Of course, there can be conflicts between different ethical obligations (Iphofen, 2020; Israel, 2015). The COVID-19 pandemic has highlighted the importance of being responsive while ensuring data quality for social science research (Kühne et al., 2020). Providing high-quality data in a timely manner was essential for implementing, assessing and adjusting policies, leading some researchers to argue that ‘Open science saves lives’ during a pandemic or in times of crisis more generally (Besançon et al., 2021). Accordingly, data sharing becomes even more critical during crises for science to be trustworthy and reliable. Hence, key questions for social science research in crises, such as the COVID-19 pandemic, include: Are the underlying data available? If so, can they potentially be re-used to check findings or conduct further research? Answering such questions requires a systematic evaluation of the data-sharing practices and the shared data.

Numerous institutions have adopted the FAIR Principles. While finding widespread support at a conceptual level, challenges emerged regarding translating the principles into action, specifically with regard to quantifying and measuring FAIRness (Bishop and Hank, 2018). One example of this effort in political science is a study by Eder and Jedinger (2019) in which the authors manually assessed the FAIRness of national election studies. In addition to such manual approaches, tools have been developed to measure FAIRness in an automated fashion, for example, the F-UJI assessment tool¹ (Devaraju and Huber, 2021), the FAIR-Checker,² the FAIR Evaluation Services³ or the Fair-enough-metrics.⁴ However, such assessments have not yet been conducted for the area of crisis research.
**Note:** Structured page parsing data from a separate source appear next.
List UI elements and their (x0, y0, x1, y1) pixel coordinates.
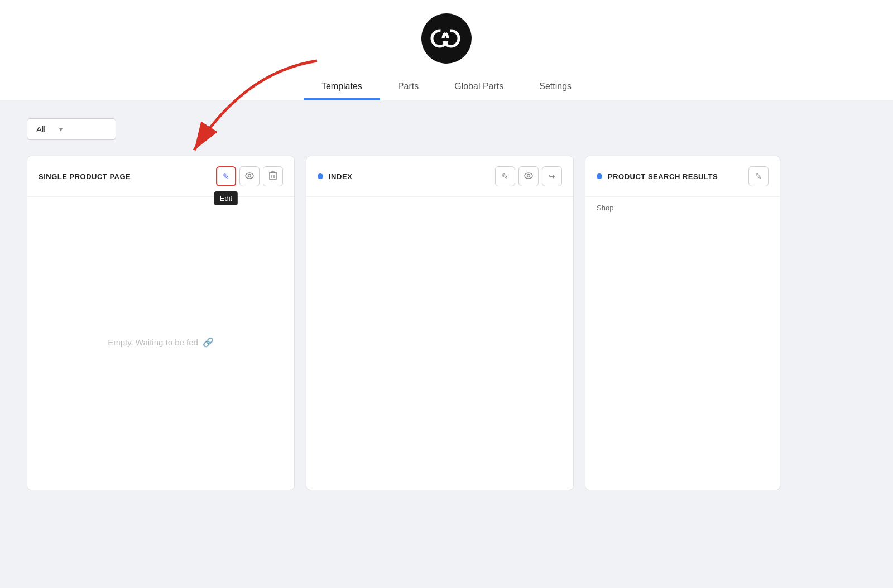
empty-text-single-product: Empty. Waiting to be fed (108, 338, 198, 347)
card-body-product-search (585, 218, 780, 464)
svg-point-1 (443, 31, 459, 46)
feed-icon: 🔗 (203, 337, 214, 348)
card-product-search-results: PRODUCT SEARCH RESULTS ✎ Shop (585, 156, 780, 490)
preview-icon-index (524, 171, 533, 182)
card-actions-single-product: ✎ Edit (216, 166, 283, 186)
delete-icon (269, 171, 277, 182)
empty-state-single-product: Empty. Waiting to be fed 🔗 (108, 337, 214, 348)
card-title-index: INDEX (329, 172, 352, 181)
status-dot-product-search (597, 173, 602, 179)
tab-global-parts[interactable]: Global Parts (436, 75, 521, 100)
svg-rect-5 (270, 173, 276, 180)
preview-icon (245, 171, 254, 182)
edit-tooltip: Edit (214, 191, 238, 205)
tab-parts[interactable]: Parts (380, 75, 436, 100)
card-body-single-product: Empty. Waiting to be fed 🔗 (27, 197, 294, 487)
card-index: INDEX ✎ (306, 156, 574, 490)
tab-templates[interactable]: Templates (304, 75, 380, 100)
edit-button-product-search[interactable]: ✎ (748, 166, 769, 186)
filter-value: All (36, 124, 46, 134)
delete-button-single-product[interactable] (263, 166, 283, 186)
card-header-single-product: SINGLE PRODUCT PAGE ✎ Edit (27, 156, 294, 197)
cards-grid: SINGLE PRODUCT PAGE ✎ Edit (27, 156, 866, 490)
logo-svg (430, 27, 463, 50)
svg-point-3 (246, 173, 253, 179)
status-dot-index (318, 173, 323, 179)
edit-icon-product-search: ✎ (755, 172, 762, 181)
duplicate-button-index[interactable]: ↪ (542, 166, 562, 186)
filter-dropdown[interactable]: All ▾ (27, 118, 116, 140)
cards-area: SINGLE PRODUCT PAGE ✎ Edit (27, 156, 866, 490)
filter-bar: All ▾ (27, 118, 866, 140)
logo-inner (430, 27, 463, 50)
card-actions-product-search: ✎ (748, 166, 769, 186)
logo-circle (421, 13, 472, 64)
logo (421, 13, 472, 64)
product-search-sublabel-area: Shop (585, 197, 780, 218)
app-header: Templates Parts Global Parts Settings (0, 0, 893, 100)
svg-point-9 (525, 173, 532, 179)
card-title-product-search: PRODUCT SEARCH RESULTS (608, 172, 718, 181)
preview-button-single-product[interactable] (239, 166, 260, 186)
card-body-index (306, 197, 573, 487)
card-title-index-wrapper: INDEX (318, 172, 352, 181)
shop-label: Shop (597, 204, 613, 212)
tab-settings[interactable]: Settings (521, 75, 589, 100)
card-title-product-search-wrapper: PRODUCT SEARCH RESULTS (597, 172, 718, 181)
card-title-single-product: SINGLE PRODUCT PAGE (39, 172, 131, 181)
nav-tabs: Templates Parts Global Parts Settings (304, 75, 589, 100)
card-actions-index: ✎ ↪ (495, 166, 562, 186)
edit-button-index[interactable]: ✎ (495, 166, 515, 186)
preview-button-index[interactable] (518, 166, 539, 186)
svg-point-10 (527, 174, 530, 177)
card-header-product-search: PRODUCT SEARCH RESULTS ✎ (585, 156, 780, 197)
edit-icon: ✎ (223, 172, 229, 181)
main-content: All ▾ SINGLE PRODUCT PAGE ✎ (0, 100, 893, 547)
svg-point-4 (248, 174, 251, 177)
duplicate-icon-index: ↪ (549, 172, 555, 181)
card-header-index: INDEX ✎ (306, 156, 573, 197)
edit-icon-index: ✎ (502, 172, 508, 181)
chevron-down-icon: ▾ (59, 126, 63, 133)
card-single-product-page: SINGLE PRODUCT PAGE ✎ Edit (27, 156, 295, 490)
edit-button-single-product[interactable]: ✎ Edit (216, 166, 236, 186)
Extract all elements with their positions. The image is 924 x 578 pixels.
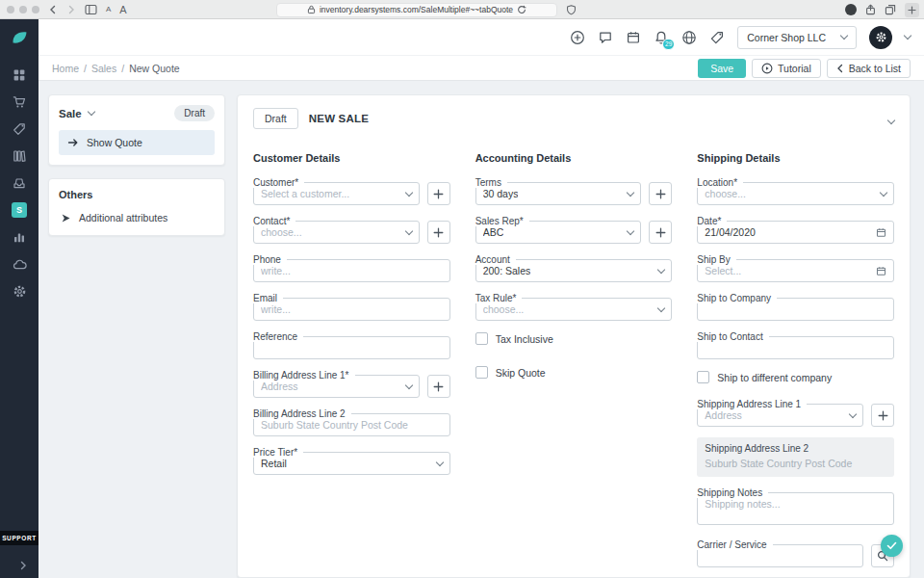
sidebar-item-inventory[interactable] <box>0 143 38 170</box>
sidebar-item-sales[interactable] <box>0 89 38 116</box>
field-sales-rep: Sales Rep* ABC <box>475 216 673 244</box>
field-label: Tax Rule* <box>475 293 523 303</box>
add-sales-rep-button[interactable] <box>649 221 672 244</box>
field-email: Email <box>253 293 450 321</box>
add-shipping-address-button[interactable] <box>871 404 894 427</box>
tabs-overview-icon[interactable] <box>885 4 896 15</box>
field-reference: Reference <box>253 331 450 359</box>
dashboard-icon <box>13 68 26 82</box>
chevron-left-icon <box>836 64 844 73</box>
field-label: Date* <box>697 216 727 226</box>
field-ship-to-company: Ship to Company <box>697 293 894 321</box>
form-header: Draft NEW SALE <box>253 108 894 129</box>
tag-icon <box>709 30 725 45</box>
window-close-button[interactable] <box>7 6 14 13</box>
new-sale-card: Draft NEW SALE Customer Details Customer… <box>237 94 911 578</box>
save-label: Save <box>710 63 733 74</box>
back-icon[interactable] <box>48 5 58 14</box>
refresh-icon[interactable] <box>517 5 526 14</box>
additional-attributes-item[interactable]: Additional attributes <box>59 210 215 225</box>
sidebar-item-dashboard[interactable] <box>0 62 38 89</box>
add-customer-button[interactable] <box>427 182 450 205</box>
breadcrumb-sales[interactable]: Sales <box>91 63 116 74</box>
check-icon <box>886 541 897 550</box>
field-customer: Customer* Select a customer... <box>253 177 450 205</box>
window-controls[interactable] <box>7 6 39 13</box>
language-button[interactable] <box>681 30 697 45</box>
support-tab[interactable]: SUPPORT <box>0 531 38 545</box>
collapse-card-icon[interactable] <box>888 110 894 127</box>
breadcrumb: Home / Sales / New Quote <box>52 63 180 74</box>
back-to-list-button[interactable]: Back to List <box>827 59 911 78</box>
plus-circle-icon <box>570 30 585 45</box>
skip-quote-checkbox[interactable] <box>475 366 488 379</box>
ship-to-different-row: Ship to different company <box>697 371 894 383</box>
window-zoom-button[interactable] <box>32 6 39 13</box>
tax-inclusive-checkbox[interactable] <box>475 332 488 345</box>
field-label: Reference <box>253 331 303 342</box>
left-panel: Sale Draft Show Quote Others Additiona <box>48 94 225 578</box>
notifications-button[interactable]: 29 <box>654 30 669 45</box>
select-value: Retail <box>261 458 287 469</box>
tutorial-button[interactable]: Tutorial <box>752 59 821 78</box>
save-button[interactable]: Save <box>698 59 746 78</box>
sidebar-expand-icon[interactable] <box>19 561 27 570</box>
sidebar-item-integrations[interactable] <box>0 250 38 277</box>
breadcrumb-home[interactable]: Home <box>52 63 79 74</box>
sidebar-item-financials[interactable]: S <box>0 197 38 223</box>
forward-icon[interactable] <box>66 5 76 14</box>
sidebar-item-production[interactable] <box>0 170 38 197</box>
field-ship-to-contact: Ship to Contact <box>697 331 894 359</box>
sale-type-dropdown[interactable]: Sale <box>59 108 94 119</box>
field-shipping-notes: Shipping Notes <box>697 487 894 529</box>
labels-button[interactable] <box>709 30 725 45</box>
field-terms: Terms 30 days <box>475 177 673 205</box>
calendar-icon <box>870 227 886 238</box>
calendar-icon <box>626 30 641 45</box>
account-menu-chevron-icon[interactable] <box>904 32 911 39</box>
notification-badge: 29 <box>662 39 675 50</box>
select-value: 30 days <box>483 188 519 199</box>
field-billing-address-2: Billing Address Line 2 <box>253 408 450 436</box>
show-quote-item[interactable]: Show Quote <box>59 130 215 155</box>
privacy-shield-icon[interactable] <box>566 4 577 15</box>
sidebar-toggle-icon[interactable] <box>85 4 97 15</box>
field-label: Billing Address Line 1* <box>253 370 355 381</box>
sale-title: Sale <box>59 108 82 119</box>
skip-quote-row: Skip Quote <box>475 366 673 379</box>
sidebar-item-reports[interactable] <box>0 223 38 250</box>
dear-logo[interactable] <box>11 29 29 46</box>
add-billing-address-button[interactable] <box>427 375 450 398</box>
sidebar-item-settings[interactable] <box>0 277 38 304</box>
add-terms-button[interactable] <box>649 182 672 205</box>
breadcrumb-current: New Quote <box>129 63 180 74</box>
draft-status-tab[interactable]: Draft <box>253 108 298 129</box>
ship-to-different-checkbox[interactable] <box>697 371 709 383</box>
text-size-decrease-button[interactable]: A <box>106 5 111 13</box>
plus-icon <box>655 227 666 238</box>
add-contact-button[interactable] <box>427 221 450 244</box>
field-label: Phone <box>253 254 287 265</box>
books-icon <box>13 149 26 163</box>
address-bar[interactable]: inventory.dearsystems.com/SaleMultiple#~… <box>276 3 557 17</box>
show-quote-label: Show Quote <box>87 137 142 148</box>
customer-details-section: Customer Details Customer* Select a cust… <box>253 152 450 578</box>
share-icon[interactable] <box>865 4 876 15</box>
quick-add-button[interactable] <box>570 30 585 45</box>
sidebar-item-purchases[interactable] <box>0 116 38 143</box>
company-selector[interactable]: Corner Shop LLC <box>737 26 857 49</box>
select-placeholder: Address <box>705 409 742 421</box>
extension-icon[interactable] <box>845 4 857 15</box>
field-billing-address-1: Billing Address Line 1* Address <box>253 370 450 398</box>
avatar[interactable] <box>869 26 892 49</box>
gear-icon <box>13 284 27 299</box>
chat-button[interactable] <box>598 30 613 45</box>
new-tab-button[interactable] <box>905 3 919 17</box>
text-size-increase-button[interactable]: A <box>119 4 126 15</box>
chevron-down-icon <box>400 385 412 388</box>
confirm-fab-button[interactable] <box>881 535 903 557</box>
field-carrier: Carrier / Service <box>697 539 894 567</box>
calendar-button[interactable] <box>626 30 641 45</box>
others-title: Others <box>59 189 215 200</box>
window-minimize-button[interactable] <box>19 6 27 13</box>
Aims and research questions

Our study aimed to assess how FAIR (Findable, Accessible, Interoperable and Reusable) social science data on the COVID-19 pandemic are and what implications this has for ethical questions related to data sharing in crisis research. We focused on these guiding principles as indicators of data-sharing practices and the value of shared data. To evaluate the FAIRness of the datasets, we employed a combination of automated and manual assessment. By synthesizing study-specific FAIRness scores of datasets and summarizing associated caveats, we could map the landscape of data sharing for social science research on the COVID-19 pandemic and identify best practices and potential issues to inform future practices. Based on existing research on data sharing and research ethics in the social sciences and the general considerations laid out above, we wanted to answer two research questions with our study:

RQ1: How FAIR are social science data on the COVID-19 pandemic?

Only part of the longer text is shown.